Rocking and Rollin' on Amtrak

by Bernard McCormick Saturday, July 14, 2018 No Comment(s)

 

San Francisco - The purpose of the trip was the trip. With Amtrak under usual pressure, there is no telling how passenger trains as we know them will exist. Sure, the high- speed Acela on the Northeast Corridor is not going anywhere, except between Boston and Washington where it is always busy. You can get from New York to the nation's capital almost as fast as it takes to go to and from the major airports for those cities. And our own Brightline, moving with alarming speed through our congested Gold Coast corridor, has a future as bright as its name.

Rather, we speak of those historic long-distance trains on the routes that built the country, crossing the sprawling plains and majestic mountains and memorialized in such songs as "City of New Orleans," "Rock Island Line" and "Chattanooga Choo Choo.” They also resulted in toy Lionel trains in the flashy colors of the Sante Fe or Baltimore and Ohio railroads, circling Christmas trees in countless homes. Those were the days before airplanes began making journeys in hours that took trains days.

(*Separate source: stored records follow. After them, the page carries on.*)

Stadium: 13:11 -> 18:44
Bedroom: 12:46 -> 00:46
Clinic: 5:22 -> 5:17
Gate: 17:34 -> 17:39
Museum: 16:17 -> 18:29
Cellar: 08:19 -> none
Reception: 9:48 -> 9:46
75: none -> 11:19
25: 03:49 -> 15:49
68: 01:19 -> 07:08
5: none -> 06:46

Our concept was to take Amtrak around the four corners of the republic, beginning in Florida heading west and ending in New England heading south. Alas, Amtrak service to the west no longer begins in Florida. A damaged bridge a few years back had stopped that service. You have to set forth from New Orleans, which we almost did. Until a vicious and highly contagious stomach virus, which also affected five members of the family back in Florida, struck this author in New Orleans. We were half dead in bed when Amtrak's Sunset Limited, bound for Los Angeles, left the station.

But two days later, healthy again, our party flew to Los Angeles and boarded the Coast Starlight for San Francisco. It is a long day's journey into night, but before the sun sets, the train runs for miles right along the Pacific (above), often with nothing but nature between the tracks and the surf. As requested, God provided sensational weather. It is considered one of the visual treats of the Amtrak system. In a sense, it is also the most confidential. There is a long, spectacular piece of coastline that is privately owned. No roads approach the beach, so unless you are a guest of the landowner, the only way to capture this memorable view is aboard a train.

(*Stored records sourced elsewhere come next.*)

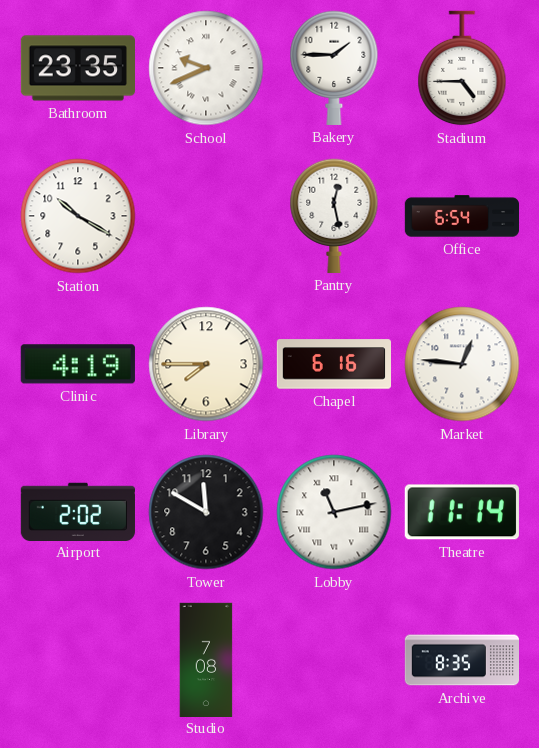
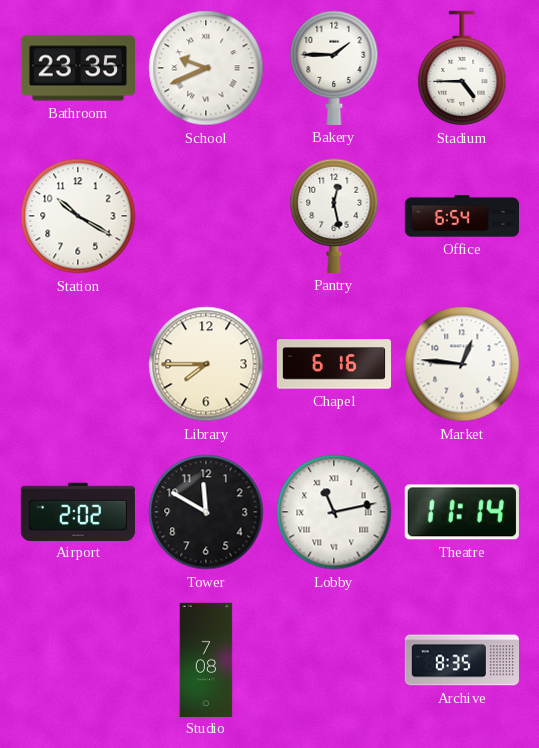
Clinic: 4:19 -> none
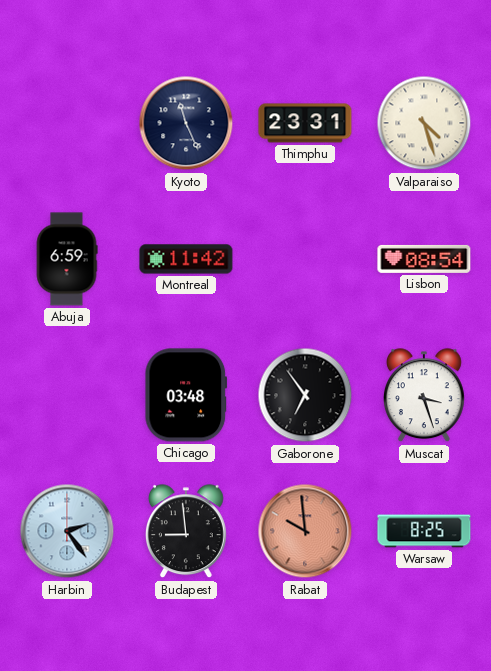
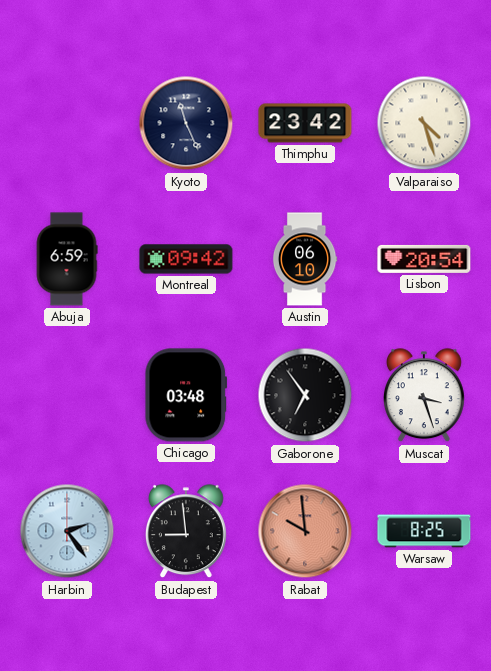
Thimphu: 23:31 -> 23:42
Montreal: 11:42 -> 09:42
Austin: none -> 06:10
Lisbon: 08:54 -> 20:54
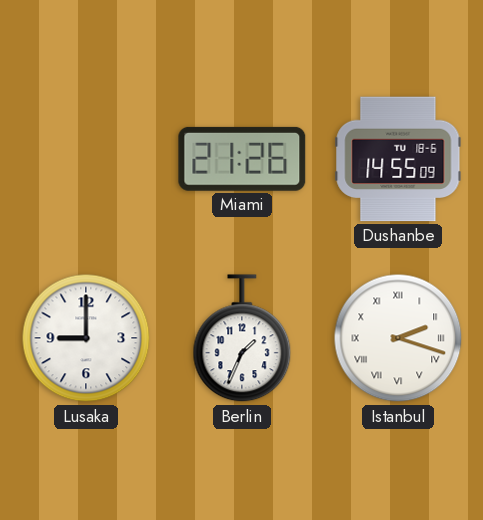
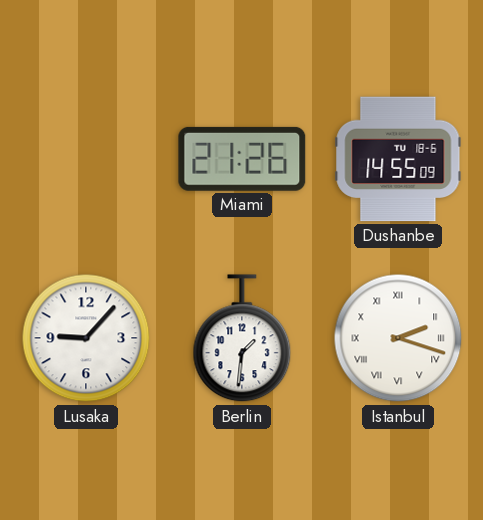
Lusaka: 9:00 -> 9:07
Berlin: 1:34 -> 1:31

More accessible to the working classes is a stretch of mountainous track that follows as the train moves inland at San Luis Obispo. This part of the trip is necessarily slow as the serpentine track rises high above adjacent highways. There are several horseshoe curves where passengers at the end of the train can see the engines in the front, and look back and down at the section of rail just passed. The slow speed is actually a benefit, providing travelers time to absorb the spectacular views. Those views and slow pace end as the Coastal Starlight enters the Salinas Valley, made famous in John Steinbeck's fiction. The train reaches its 79 miles-per-hour speed limit as it races toward Jack London Square in Oakland, California.

Our breaks on the trip were meant as just that—a chance to detrain and relax. But they also turned out to compete with the train in terms of fun and interest. This was especially the case in San Francisco, where my brother and his family live. Frank first went to California with the Navy (he was NROTC at Villanova) and wound up getting his Ph.D. in economics at the University of California at Berkley. After time in D.C. with the Federal Reserve, he returned to San Fran as an economist for Bank of America. He also taught economics in the University of California system.

His daughter, Erin, who also has a Ph.D. in economics, is married to Eric Godtland, who grew up in Montana and received a bachelor’s degree in economics and a master's degree in industrial engineering from Stanford. He had an interest in music and, living in San Francisco, he helped form the rock group Third Eye Blind. For 17 years he was their manager. More recently, he helped longtime friend Victor Willis revive his career with The Village People. Willis is famous for writing the lyrics to “Y.M.C.A.,” the song that has attained cult status and is often played at sporting events, notably at the New York Yankees games. Their ground crew joins in with the iconic dance gestures that have long been wedded to the music.

We spent a day with this interesting guy at the family's weekend home in the Sonoma Valley. The house narrowly escaped last year's disastrous wildfire, which left so many homes in the valley as blackened foundations. The house nearest to it burned down, but the fire was stopped by the valiant work of a prisoner group, who volunteered for the dangerous work. They are good men themselves, despite their current residence.

That night we were back on the rails, headed toward Seattle rocking and rollin' toward new adventures in this century of wondrous change.